■ What this task involves: At the line with "More information about", start copying; carry on through the last line of the material below, exactly as written, and stop there.

■ Information supplied:

[Start of section]

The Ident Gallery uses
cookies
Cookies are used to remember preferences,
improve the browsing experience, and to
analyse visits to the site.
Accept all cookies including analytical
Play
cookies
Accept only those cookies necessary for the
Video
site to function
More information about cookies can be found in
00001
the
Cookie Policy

[End of section]

■ Solution for this problem:
More information about cookies can be found in
00001
the
Cookie Policy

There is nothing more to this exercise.